‘Our Malady’ by Timothy Snyder: Lessons for Australia in health care

Nov 25, 2020

While this is a book about American healthcare, it raises issues that are relevant to Australia. Written earlier this year, many issues facing current healthcare – both in hospitals and in the community – are discussed. 

Because I have enjoyed his other books, I recently purchased a copy of Timothy Snyder’s latest book entitled ‘Our Malady. Lessons in Liberty from a Hospital Diary’. Snyder is Professor of History at Yale University, an expert on eastern European history and a gifted writer. He speaks and writes in English, French, German, Polish and Ukrainian. Brought up a Quaker, he became a close friend of Jewish historian, Tony Judt. Judt was born in London of Jewish refugee parents and became Professor of European Studies at New York University in 1987. Judt is particularly known for his landmark book ‘Postwar: A history of Europe since 1945’ published in 2005.

In 2008 Judt was tragically diagnosed with amyotrophic lateral sclerosis (called motor neurone disease in Australia). He became paralysed from the neck down and steadily deteriorated, dying in 2010. Snyder visited him frequently over the last year of Judt’s life and had long conversations with him. This resulted in the book ‘Thinking the Twentieth Century’ published in 2012 based on their conversations.  Recorded and edited by Snyder, it presents Judt’s view on the history of the 20th century in a very thoughtful manner.

Snyder’s latest book is different to anything he has previously written as it is based on a diary he kept throughout his recent experiences of appalling care in three American hospitals. He was admitted to hospital in Connecticut USA on December 15, 2019, with abdominal pain and had an appendicectomy. He was discharged less than 24 hours later. On holiday in Florida, he was re-admitted to hospital there on December 23, but was discharged after only 24 hours. He gradually became sicker and sicker and on return to New Haven, Connecticut on December 29 was taken quickly by his wife to hospital. Here he spent the first 17 hours in the Emergency Room, seemingly ignored. It was eventually realised that he was desperately ill with septicaemia secondary to a liver abscess, itself a complication of appendicitis. His recovery took many months.

Snyder uses his terrifying experience to reflect on what he calls the ‘malady’ facing American healthcare. He points out that despite the highest GDP expenditure in the world on health care, life expectancy is lower in the USA than many other comparable countries. He highlights the current issues of crowded emergency departments and criticises the medical staff who seem to be servants of corporate medicine, lacking the capacity to see and treat the whole person. He also points out that no democracy has mishandled the coronavirus pandemic as badly as America has done.
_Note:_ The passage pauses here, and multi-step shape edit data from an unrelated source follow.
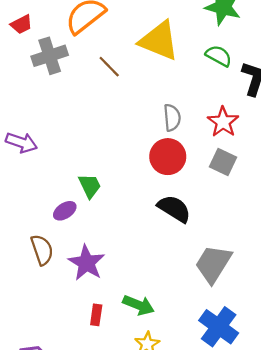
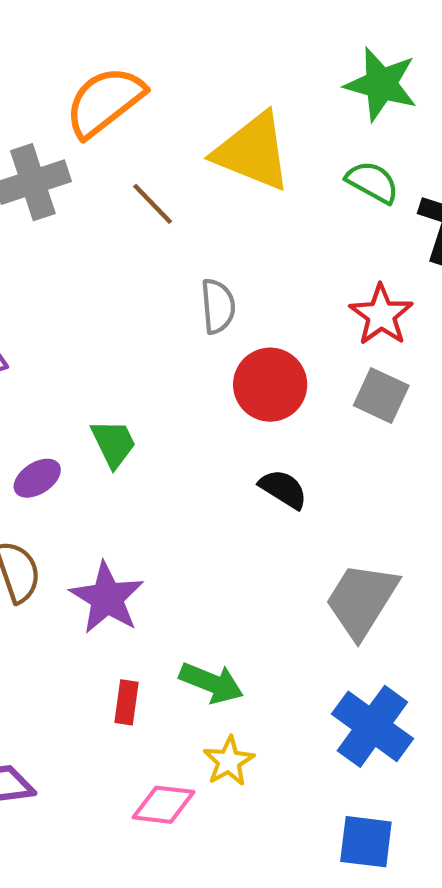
gray semicircle: (172, 118) -> (218, 306), moved
black semicircle: (174, 209) -> (283, 489), size x0.7
purple ellipse: (65, 211) -> (37, 478), moved

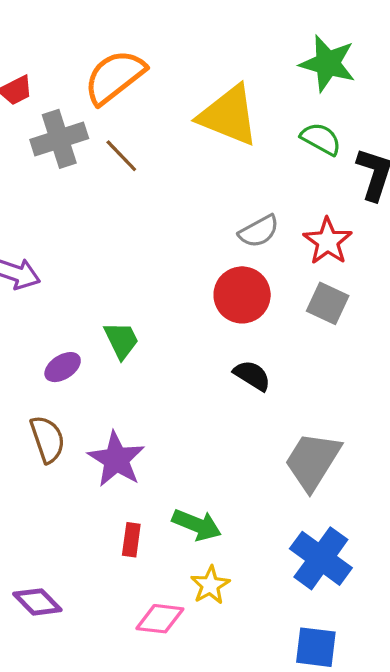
brown line: (153, 204) -> (121, 156), moved
gray semicircle: (218, 306) -> (259, 231), moved, turned 66

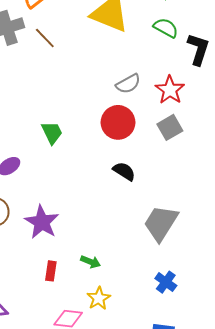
gray square: (328, 303) -> (170, 127), turned 35
green trapezoid: (121, 340) -> (52, 133), moved
green arrow: (197, 525) -> (91, 262), size x0.7
blue cross: (321, 558) -> (166, 282), size x0.6

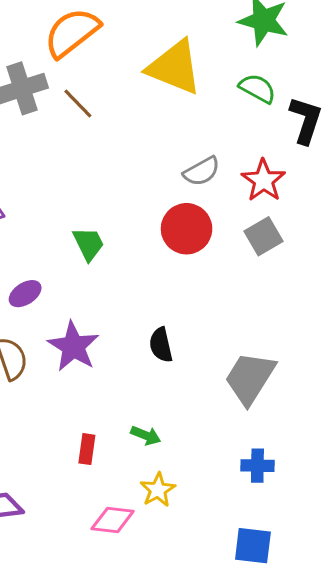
black semicircle: (124, 171) -> (161, 345), moved, turned -135
purple star: (42, 222) -> (73, 346), moved
blue cross: (166, 282) -> (257, 466), turned -35

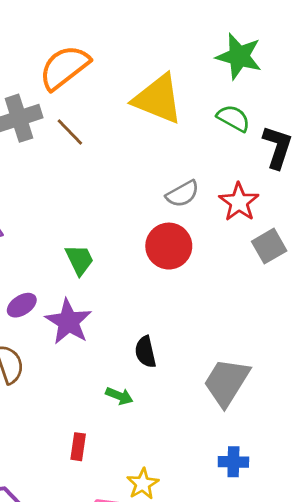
gray square: (263, 236) -> (269, 246), moved
purple star: (73, 346) -> (68, 322), moved
green arrow: (146, 435) -> (119, 396), moved

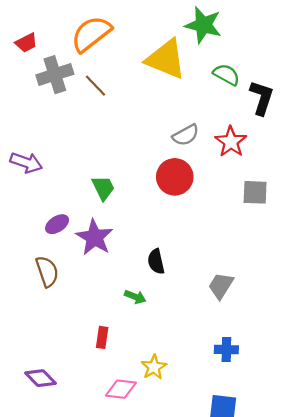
green star: (239, 56) -> (203, 25), moved
gray square: (269, 246) -> (255, 192), moved, turned 32
gray trapezoid: (227, 382) -> (221, 286), size x0.7

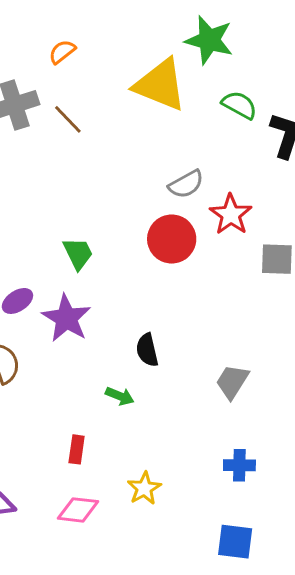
orange semicircle: (91, 34) -> (62, 52), size x0.5
red star: (231, 142) -> (231, 215), moved
pink diamond: (121, 389) -> (78, 510), moved

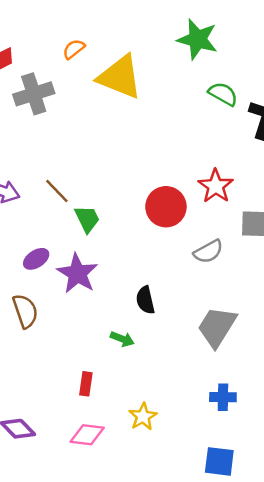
yellow triangle: (160, 85) -> (120, 77), moved
brown line: (68, 119) -> (57, 191), moved
gray semicircle: (186, 184) -> (208, 252), moved
gray trapezoid: (232, 382) -> (217, 327), size x1.4

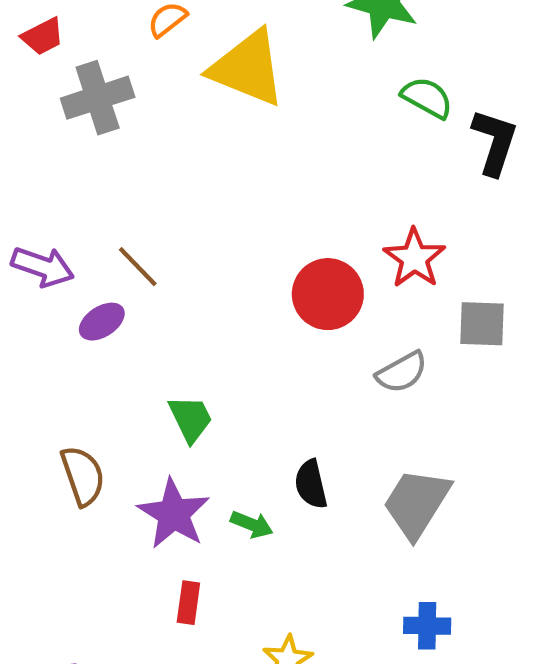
green trapezoid: (87, 219) -> (191, 419), moved
purple ellipse: (36, 259) -> (102, 322), moved
purple star: (77, 273) -> (174, 514), moved
black semicircle: (145, 300) -> (311, 484), moved

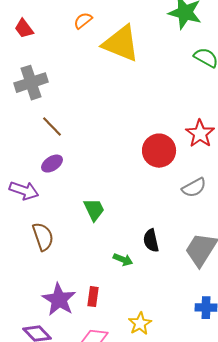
red trapezoid: (43, 36) -> (24, 29), turned 80
gray cross: (98, 98) -> (31, 83), moved
purple arrow: (43, 267) -> (24, 191), moved
brown line: (138, 267) -> (52, 127), moved
purple star: (174, 514) -> (59, 300), moved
This is a short read, only 146 pages with another 30 pages of impressively detailed notes and references, but in this space he covers numerous issues. These include the opioid misuse epidemic; the appalling response to the Covid pandemic; recent budget cuts to public health; the dominance of private equity firms and insurance companies; the business model of social media; the downgrading of regional newspapers and local reporters; the centralization of commercial medicine; the difficulty for a hospitalised patient knowing who is ‘the doctor in charge’; the lack of regulation of surgical implants; scarcity of community doctors and nurses; the fact that specialists make more money than generalists; the fact that half of Americans avoid medical treatment (and I presume dental as well) because they cannot afford to pay for it; and the fact that even though he had adequate health insurance, he still had to pay thousands of dollars in unexpected fees.

His scope is wide ranging as he also addresses post-natal parental leave, the importance of universal early childcare and the social effects of the Covid -19 pandemic. He even introduced me to the term ‘nomophobia’ – the spreading of addiction to mobile phones – and its current effects.

Snyder’s insights are enhanced because he has had lived experience of universal health care in more than one western European country  and he uses this experience to seek to explain to his fellow US citizens that there is a better way.

While this is a book about American healthcare, there are issues raised that are relevant to Australia, if only to alert us to things we must strive to avoid. I highly recommend this book to all interested in improving healthcare. As an additional benefit, the book might also serve to introduce readers to the other writings of Timothy Snyder and the work of Tony Judt.